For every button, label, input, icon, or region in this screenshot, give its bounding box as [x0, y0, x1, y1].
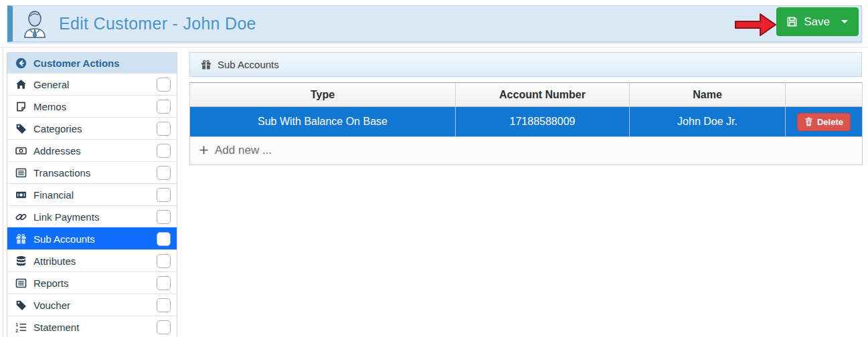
- database-icon: [15, 255, 27, 267]
- home-icon: [15, 79, 27, 90]
- sidebar-item-reports[interactable]: Reports: [7, 271, 177, 294]
- sidebar-item-sub-accounts[interactable]: Sub Accounts: [7, 227, 177, 249]
- general-checkbox[interactable]: [157, 78, 171, 92]
- caret-down-icon[interactable]: [841, 19, 849, 24]
- link-payments-checkbox[interactable]: [157, 210, 171, 224]
- banknote-filled-icon: [15, 189, 27, 201]
- column-header-name[interactable]: Name: [630, 83, 786, 107]
- cell-name[interactable]: John Doe Jr.: [630, 107, 786, 137]
- gift-icon: [15, 233, 27, 245]
- sidebar-item-label: Link Payments: [33, 211, 150, 223]
- arrow-circle-left-icon: [15, 58, 27, 69]
- floppy-icon: [786, 16, 798, 27]
- financial-checkbox[interactable]: [157, 188, 171, 202]
- customer-actions-sidebar: Customer Actions GeneralMemosCategoriesA…: [7, 52, 177, 337]
- statement-checkbox[interactable]: [157, 320, 171, 334]
- sidebar-item-categories[interactable]: Categories: [7, 117, 177, 139]
- sidebar-item-link-payments[interactable]: Link Payments: [7, 205, 177, 227]
- sidebar-item-label: Transactions: [33, 167, 150, 179]
- sidebar-item-attributes[interactable]: Attributes: [7, 249, 177, 271]
- sidebar-item-label: Memos: [33, 101, 150, 112]
- sidebar-item-label: Statement: [33, 322, 150, 333]
- sidebar-item-label: Voucher: [33, 300, 150, 311]
- sidebar-item-addresses[interactable]: Addresses: [7, 139, 177, 161]
- cell-actions: Delete: [786, 107, 863, 137]
- svg-text:1: 1: [15, 322, 18, 326]
- gift-icon: [201, 60, 211, 70]
- save-button[interactable]: Save: [776, 7, 859, 36]
- sidebar-item-label: Attributes: [33, 255, 150, 267]
- save-button-label: Save: [804, 15, 830, 29]
- column-header-account-number[interactable]: Account Number: [456, 83, 630, 107]
- sidebar-item-statement[interactable]: 12Statement: [7, 316, 177, 337]
- sub-accounts-panel: Sub Accounts TypeAccount NumberName Sub …: [189, 52, 862, 165]
- panel-header: Sub Accounts: [189, 52, 862, 77]
- tag-icon: [15, 123, 27, 134]
- table-row[interactable]: Sub With Balance On Base17188588009John …: [190, 107, 863, 137]
- list-icon: [15, 167, 27, 179]
- sidebar-item-label: General: [33, 79, 150, 90]
- cell-type[interactable]: Sub With Balance On Base: [190, 107, 456, 137]
- column-header-type[interactable]: Type: [190, 83, 456, 107]
- sidebar-item-memos[interactable]: Memos: [7, 95, 177, 117]
- sidebar-header[interactable]: Customer Actions: [7, 53, 177, 73]
- sidebar-item-financial[interactable]: Financial: [7, 183, 177, 205]
- sidebar-item-general[interactable]: General: [7, 73, 177, 95]
- trash-icon: [804, 117, 813, 126]
- content-divider: [0, 47, 868, 47]
- sidebar-item-label: Financial: [33, 189, 150, 201]
- page-title: Edit Customer - John Doe: [59, 14, 256, 33]
- add-new-label: Add new ...: [215, 144, 272, 156]
- svg-text:2: 2: [15, 328, 18, 332]
- sidebar-item-label: Reports: [33, 277, 150, 289]
- sidebar-item-label: Addresses: [33, 145, 150, 156]
- tag-icon: [15, 300, 27, 311]
- memos-checkbox[interactable]: [157, 100, 171, 114]
- transactions-checkbox[interactable]: [157, 166, 171, 180]
- attributes-checkbox[interactable]: [157, 254, 171, 268]
- reports-checkbox[interactable]: [157, 276, 171, 290]
- sidebar-header-label: Customer Actions: [33, 58, 120, 69]
- cell-account-number[interactable]: 17188588009: [456, 107, 630, 137]
- panel-title: Sub Accounts: [218, 59, 279, 70]
- add-new-row[interactable]: Add new ...: [190, 137, 863, 165]
- categories-checkbox[interactable]: [157, 122, 171, 136]
- link-icon: [15, 211, 27, 223]
- content-left-rule: [3, 47, 3, 337]
- person-icon: [21, 9, 48, 38]
- sidebar-item-label: Sub Accounts: [33, 233, 150, 245]
- column-header-actions[interactable]: [786, 83, 863, 107]
- plus-icon: [199, 145, 209, 158]
- delete-button-label: Delete: [817, 117, 843, 127]
- annotation-arrow-icon: [735, 11, 778, 38]
- sub-accounts-table: TypeAccount NumberName Sub With Balance …: [189, 82, 863, 165]
- ordered-list-icon: 12: [15, 322, 27, 333]
- voucher-checkbox[interactable]: [157, 298, 171, 312]
- note-icon: [15, 101, 27, 112]
- sub-accounts-checkbox[interactable]: [157, 232, 171, 246]
- sidebar-item-label: Categories: [33, 123, 150, 134]
- delete-button[interactable]: Delete: [797, 113, 851, 131]
- page-header: Edit Customer - John Doe: [7, 5, 862, 42]
- sidebar-item-voucher[interactable]: Voucher: [7, 294, 177, 316]
- banknote-icon: [15, 145, 27, 156]
- addresses-checkbox[interactable]: [157, 144, 171, 158]
- list-icon: [15, 277, 27, 289]
- sidebar-item-transactions[interactable]: Transactions: [7, 161, 177, 183]
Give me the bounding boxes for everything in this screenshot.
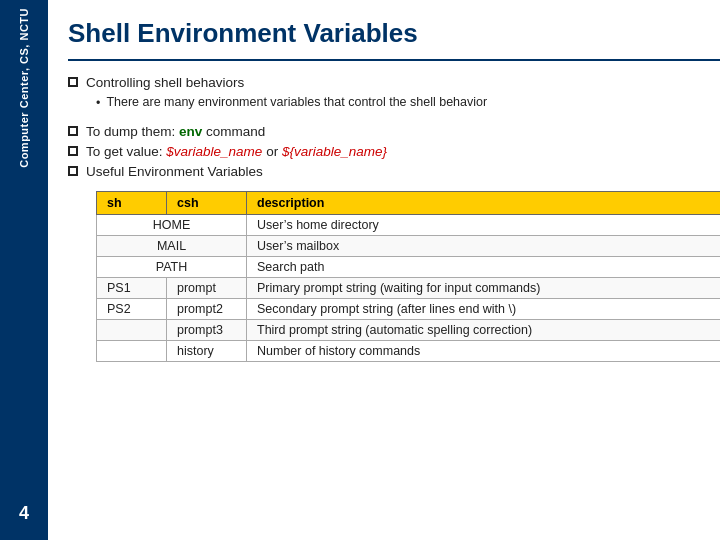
bullet-4: Useful Environment Variables — [68, 164, 720, 179]
bullet-icon-3 — [68, 146, 78, 156]
col-header-desc: description — [247, 192, 721, 215]
cell-desc: User’s mailbox — [247, 236, 721, 257]
page-number: 4 — [19, 503, 29, 524]
cell-desc: Third prompt string (automatic spelling … — [247, 320, 721, 341]
cell-desc: Secondary prompt string (after lines end… — [247, 299, 721, 320]
table-row: PS2prompt2Secondary prompt string (after… — [97, 299, 721, 320]
cell-sh: PS2 — [97, 299, 167, 320]
table-row: HOMEUser’s home directory — [97, 215, 721, 236]
bullet-1: Controlling shell behaviors — [68, 75, 720, 90]
table-row: historyNumber of history commands — [97, 341, 721, 362]
bullet-1-sub: • There are many environment variables t… — [96, 95, 720, 110]
cell-csh: prompt — [167, 278, 247, 299]
cell-desc: Number of history commands — [247, 341, 721, 362]
env-cmd: env — [179, 124, 202, 139]
bullet-3-mid: or — [262, 144, 282, 159]
table-row: PS1promptPrimary prompt string (waiting … — [97, 278, 721, 299]
divider — [68, 59, 720, 61]
sidebar: Computer Center, CS, NCTU 4 — [0, 0, 48, 540]
col-header-sh: sh — [97, 192, 167, 215]
bullet-4-text: Useful Environment Variables — [86, 164, 263, 179]
bullet-1-sub-text: There are many environment variables tha… — [106, 95, 487, 109]
var1: $variable_name — [166, 144, 262, 159]
var2: ${variable_name} — [282, 144, 387, 159]
bullet-2-suffix: command — [202, 124, 265, 139]
cell-desc: Primary prompt string (waiting for input… — [247, 278, 721, 299]
bullet-3: To get value: $variable_name or ${variab… — [68, 144, 720, 159]
bullet-icon-2 — [68, 126, 78, 136]
bullet-2-prefix: To dump them: — [86, 124, 179, 139]
page-title: Shell Environment Variables — [68, 18, 720, 49]
col-header-csh: csh — [167, 192, 247, 215]
cell-desc: Search path — [247, 257, 721, 278]
cell-csh: prompt2 — [167, 299, 247, 320]
cell-merged-sh-csh: MAIL — [97, 236, 247, 257]
cell-merged-sh-csh: PATH — [97, 257, 247, 278]
bullet-2: To dump them: env command — [68, 124, 720, 139]
table-row: prompt3Third prompt string (automatic sp… — [97, 320, 721, 341]
section-1: Controlling shell behaviors • There are … — [68, 75, 720, 116]
main-content: Shell Environment Variables Controlling … — [48, 0, 720, 540]
cell-csh: history — [167, 341, 247, 362]
cell-sh: PS1 — [97, 278, 167, 299]
bullet-2-text: To dump them: env command — [86, 124, 265, 139]
env-table-wrapper: sh csh description HOMEUser’s home direc… — [96, 191, 720, 362]
sub-dot-1: • — [96, 96, 100, 110]
bullet-3-prefix: To get value: — [86, 144, 166, 159]
cell-merged-sh-csh: HOME — [97, 215, 247, 236]
bullet-3-text: To get value: $variable_name or ${variab… — [86, 144, 387, 159]
cell-sh — [97, 320, 167, 341]
bullet-1-text: Controlling shell behaviors — [86, 75, 244, 90]
bullet-icon-1 — [68, 77, 78, 87]
bullet-icon-4 — [68, 166, 78, 176]
table-row: MAILUser’s mailbox — [97, 236, 721, 257]
cell-desc: User’s home directory — [247, 215, 721, 236]
table-header-row: sh csh description — [97, 192, 721, 215]
table-row: PATHSearch path — [97, 257, 721, 278]
env-table: sh csh description HOMEUser’s home direc… — [96, 191, 720, 362]
cell-sh — [97, 341, 167, 362]
cell-csh: prompt3 — [167, 320, 247, 341]
sidebar-label: Computer Center, CS, NCTU — [17, 8, 31, 168]
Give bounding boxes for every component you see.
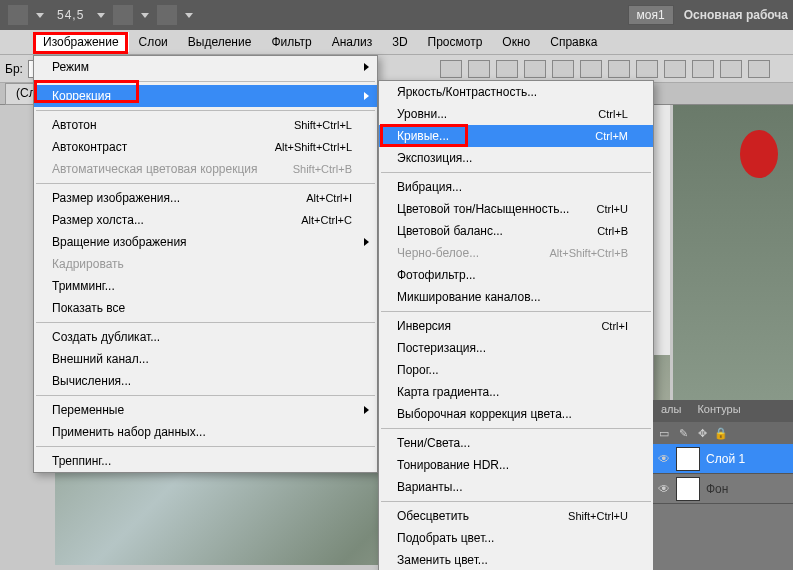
menu-item-label: Вибрация... bbox=[397, 180, 462, 194]
menu-item[interactable]: Цветовой тон/Насыщенность...Ctrl+U bbox=[379, 198, 653, 220]
menu-item[interactable]: Варианты... bbox=[379, 476, 653, 498]
menu-item-label: Автоматическая цветовая коррекция bbox=[52, 162, 258, 176]
menu-справка[interactable]: Справка bbox=[540, 32, 607, 52]
menu-item[interactable]: Цветовой баланс...Ctrl+B bbox=[379, 220, 653, 242]
menu-item[interactable]: Экспозиция... bbox=[379, 147, 653, 169]
menu-item[interactable]: Фотофильтр... bbox=[379, 264, 653, 286]
menu-item[interactable]: Кривые...Ctrl+M bbox=[379, 125, 653, 147]
menu-item[interactable]: АвтоконтрастAlt+Shift+Ctrl+L bbox=[34, 136, 377, 158]
align-icon[interactable] bbox=[468, 60, 490, 78]
panel-tab[interactable]: Контуры bbox=[689, 400, 748, 422]
align-icon[interactable] bbox=[552, 60, 574, 78]
menu-item[interactable]: Вычисления... bbox=[34, 370, 377, 392]
layer-thumb bbox=[676, 447, 700, 471]
menu-item[interactable]: Тонирование HDR... bbox=[379, 454, 653, 476]
menu-item[interactable]: Подобрать цвет... bbox=[379, 527, 653, 549]
menu-item[interactable]: Применить набор данных... bbox=[34, 421, 377, 443]
visibility-icon[interactable]: 👁 bbox=[658, 482, 672, 496]
visibility-icon[interactable]: 👁 bbox=[658, 452, 672, 466]
submenu-arrow-icon bbox=[364, 238, 369, 246]
menu-item[interactable]: Заменить цвет... bbox=[379, 549, 653, 570]
menu-item[interactable]: Карта градиента... bbox=[379, 381, 653, 403]
menu-item[interactable]: Размер холста...Alt+Ctrl+C bbox=[34, 209, 377, 231]
panel-icon[interactable]: ▭ bbox=[656, 425, 672, 441]
menu-item[interactable]: Выборочная коррекция цвета... bbox=[379, 403, 653, 425]
panel-tabs: алы Контуры bbox=[653, 400, 793, 422]
menu-item[interactable]: Создать дубликат... bbox=[34, 326, 377, 348]
dropdown-icon[interactable] bbox=[141, 13, 149, 18]
layer-thumb bbox=[676, 477, 700, 501]
align-icon[interactable] bbox=[692, 60, 714, 78]
align-icon[interactable] bbox=[580, 60, 602, 78]
menu-item[interactable]: Микширование каналов... bbox=[379, 286, 653, 308]
separator bbox=[381, 311, 651, 312]
menu-item[interactable]: Показать все bbox=[34, 297, 377, 319]
menu-item[interactable]: Уровни...Ctrl+L bbox=[379, 103, 653, 125]
panel-icon[interactable]: 🔒 bbox=[713, 425, 729, 441]
shortcut: Ctrl+B bbox=[597, 225, 628, 237]
menu-выделение[interactable]: Выделение bbox=[178, 32, 262, 52]
menu-item[interactable]: АвтотонShift+Ctrl+L bbox=[34, 114, 377, 136]
workspace-button[interactable]: моя1 bbox=[628, 5, 674, 25]
app-icon[interactable] bbox=[8, 5, 28, 25]
panel-icon[interactable]: ✎ bbox=[675, 425, 691, 441]
align-icon[interactable] bbox=[748, 60, 770, 78]
menu-item[interactable]: ОбесцветитьShift+Ctrl+U bbox=[379, 505, 653, 527]
menu-item-label: Вычисления... bbox=[52, 374, 131, 388]
view-icon[interactable] bbox=[113, 5, 133, 25]
align-icon[interactable] bbox=[636, 60, 658, 78]
photo-bg bbox=[673, 105, 793, 415]
dropdown-icon[interactable] bbox=[36, 13, 44, 18]
menu-item-label: Заменить цвет... bbox=[397, 553, 488, 567]
menu-item-label: Кадрировать bbox=[52, 257, 124, 271]
label: Бр: bbox=[5, 62, 23, 76]
menu-item[interactable]: Вращение изображения bbox=[34, 231, 377, 253]
menu-item[interactable]: Внешний канал... bbox=[34, 348, 377, 370]
menu-item[interactable]: Постеризация... bbox=[379, 337, 653, 359]
align-icon[interactable] bbox=[496, 60, 518, 78]
menu-item-label: Выборочная коррекция цвета... bbox=[397, 407, 572, 421]
menu-item-label: Тримминг... bbox=[52, 279, 115, 293]
menu-item[interactable]: Тримминг... bbox=[34, 275, 377, 297]
menu-item[interactable]: Порог... bbox=[379, 359, 653, 381]
dropdown-icon[interactable] bbox=[185, 13, 193, 18]
menu-item-label: Переменные bbox=[52, 403, 124, 417]
menu-просмотр[interactable]: Просмотр bbox=[418, 32, 493, 52]
menu-item-label: Фотофильтр... bbox=[397, 268, 476, 282]
menu-item[interactable]: ИнверсияCtrl+I bbox=[379, 315, 653, 337]
adjustments-submenu: Яркость/Контрастность...Уровни...Ctrl+LК… bbox=[378, 80, 654, 570]
menu-item[interactable]: Размер изображения...Alt+Ctrl+I bbox=[34, 187, 377, 209]
menu-item[interactable]: Режим bbox=[34, 56, 377, 78]
screen-icon[interactable] bbox=[157, 5, 177, 25]
menu-item: Автоматическая цветовая коррекцияShift+C… bbox=[34, 158, 377, 180]
align-icon[interactable] bbox=[664, 60, 686, 78]
panel-tab[interactable]: алы bbox=[653, 400, 689, 422]
align-icon[interactable] bbox=[524, 60, 546, 78]
menu-item-label: Тонирование HDR... bbox=[397, 458, 509, 472]
layer-row[interactable]: 👁Слой 1 bbox=[653, 444, 793, 474]
menu-item[interactable]: Тени/Света... bbox=[379, 432, 653, 454]
menu-item[interactable]: Переменные bbox=[34, 399, 377, 421]
menu-фильтр[interactable]: Фильтр bbox=[261, 32, 321, 52]
align-icon[interactable] bbox=[440, 60, 462, 78]
menu-3d[interactable]: 3D bbox=[382, 32, 417, 52]
menu-окно[interactable]: Окно bbox=[492, 32, 540, 52]
shortcut: Ctrl+U bbox=[597, 203, 628, 215]
menu-изображение[interactable]: Изображение bbox=[33, 32, 129, 52]
menu-item[interactable]: Треппинг... bbox=[34, 450, 377, 472]
align-icon[interactable] bbox=[720, 60, 742, 78]
layer-row[interactable]: 👁Фон bbox=[653, 474, 793, 504]
separator bbox=[36, 322, 375, 323]
dropdown-icon[interactable] bbox=[97, 13, 105, 18]
shortcut: Alt+Ctrl+I bbox=[306, 192, 352, 204]
zoom-value[interactable]: 54,5 bbox=[57, 8, 84, 22]
menu-item-label: Карта градиента... bbox=[397, 385, 499, 399]
panel-icon[interactable]: ✥ bbox=[694, 425, 710, 441]
menu-анализ[interactable]: Анализ bbox=[322, 32, 383, 52]
menu-item-label: Коррекция bbox=[52, 89, 111, 103]
menu-слои[interactable]: Слои bbox=[129, 32, 178, 52]
align-icon[interactable] bbox=[608, 60, 630, 78]
menu-item[interactable]: Вибрация... bbox=[379, 176, 653, 198]
menu-item[interactable]: Яркость/Контрастность... bbox=[379, 81, 653, 103]
menu-item[interactable]: Коррекция bbox=[34, 85, 377, 107]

---------------

Look over the listing above. Pick out and copy every line that includes "Фотофильтр".

menu-item[interactable]: Фотофильтр... bbox=[379, 264, 653, 286]
menu-item-label: Фотофильтр... bbox=[397, 268, 476, 282]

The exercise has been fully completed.